Saturday, May 15, 2010

Book Notice: Lawrence, Bonhoeffer

Bonhoeffer:: A Guide for the Perplexed (Guides for the Perplexed)Joel Lawrence
New York, London: T & T Clark, 2010

Truth be told, Joel Lawrence is one of my best friends. He and his wife Myndi have been significant partners with Karla and I for a decade now. Joel and I both graduated from Dallas Seminary [although we only became acquainted at the very end of our ThM years] and we both worked on an MPhil and PhD at Cambridge at the very same time [2001-2005/6].  Joel and I once lived in a single room together for two months will attending a Goehte Institute course in Prien am Chimsee in southeastern Germany. So I can hardly be seen as an objective reader of his new book on Bonhoeffer. Nevertheless, I can promise that the book is a result of an intensive study over the last ten years beginning in his Masters work in Cambridge. Joel did his thesis on Bonhoeffer. I can remember many times discussing Bonhoeffer over a beer and a pipe in some pub in Cambridge.

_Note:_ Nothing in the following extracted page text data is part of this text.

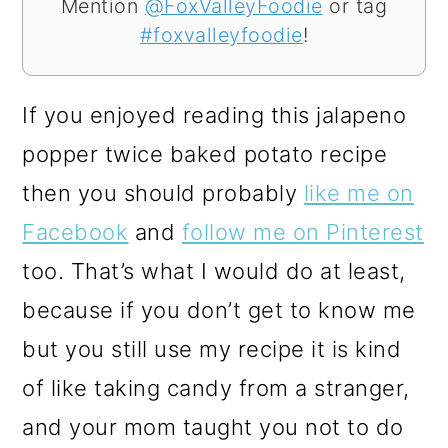
Mention
@FoxValleyFoodie
or tag
#foxvalleyfoodie
!
If you enjoyed reading this jalapeno
popper twice baked potato recipe
then you should probably
like me on
Facebook
and
follow me on Pinterest
too. That’s what I would do at least,
because if you don’t get to know me
but you still use my recipe it is kind
of like taking candy from a stranger,
and your mom taught you not to do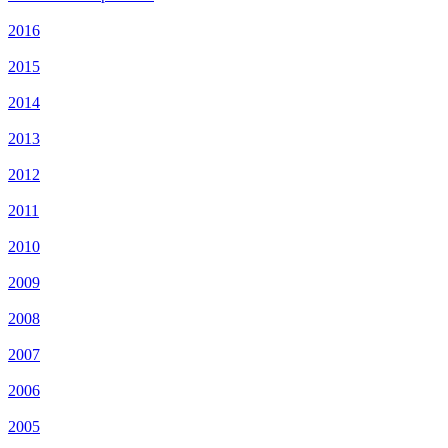
2016
2015
2014
2013
2012
2011
2010
2009
2008
2007
2006
2005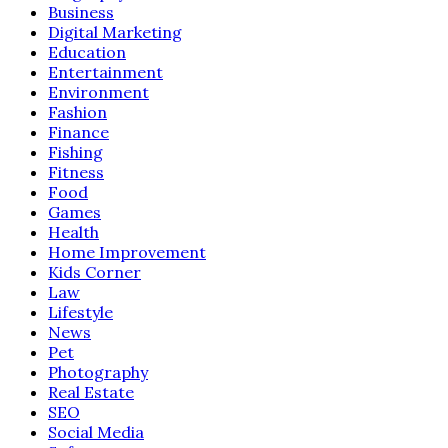
Business
Digital Marketing
Education
Entertainment
Environment
Fashion
Finance
Fishing
Fitness
Food
Games
Health
Home Improvement
Kids Corner
Law
Lifestyle
News
Pet
Photography
Real Estate
SEO
Social Media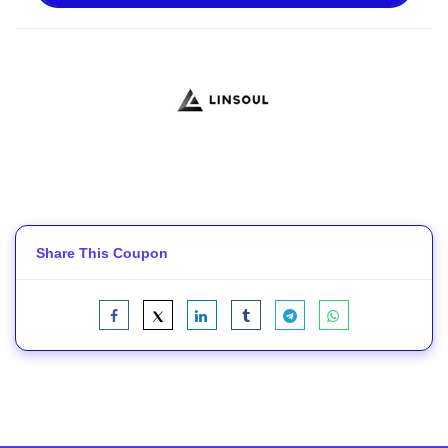
Share This Coupon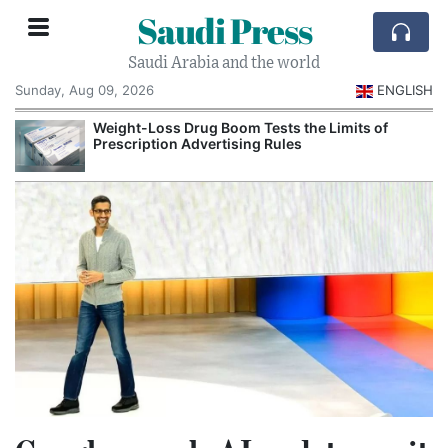
Saudi Press
Saudi Arabia and the world
Sunday, Aug 09, 2026
ENGLISH
Weight-Loss Drug Boom Tests the Limits of
Prescription Advertising Rules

There is a resurgence of late in interest in Bonhoeffer. One can point, for example, to the very recent biography Bonhoeffer: Pastor, Martyr, Prophet, Spy published by Eric Metazas. Joel's book on Bonhoeffer provides a useful introduction to his thought. The book is both accessible and brief. But its brevity and accessibility should not be confused for elementary or unsophisticated; Joel's work is a serious engagement with the challenges of interpreting Bonhoeffer. Because Bonhoeffer remains in many ways an enigma given that both this life and theological work were cut short by his death at the hands of the Nazis, his theological outlook can be difficult to ascertain. What's more, as Joel puts it,
Because of the nature of his theology and the fact that he died young before he had the opportunity to answer the questions he raised, one can make Bonhoeffer say just about anything one wants (9).
Joel attempts to assist an interested reader of Bonhoeffer in sorting out his thought by rooting in his historical and theological context and by integrating the various  strands of Bonhoeffer's thought. Joel identifies three fundamental themes of Bonhoeffer's work: Christ, the Church and the world. Joel uses these to assist the reader in keeping the "big picture" as they work with a particular portion of Bonhoeffer's writings. Working from back to front historically, Joel shows in the chapters of his book that the questions Bonhoeffer raised in his letters from prison were the outgrowth of his earlier seeds of thought. Joel is adamant that one must read Bonhoeffer's work comprehensively always taking into account the corpus of his ideas. He cautions readers of Bonhoeffer to appreciate the unfinished nature of Bonhoeffer's thought espeically in his prision letters. He admonishes readers to avoid  ripping sound bites out of his writings to prop up one's particular pet theological idea. Joel says, "There can be no 'cheap' readinds of Bonhoeffer, only 'costly' readings" (112).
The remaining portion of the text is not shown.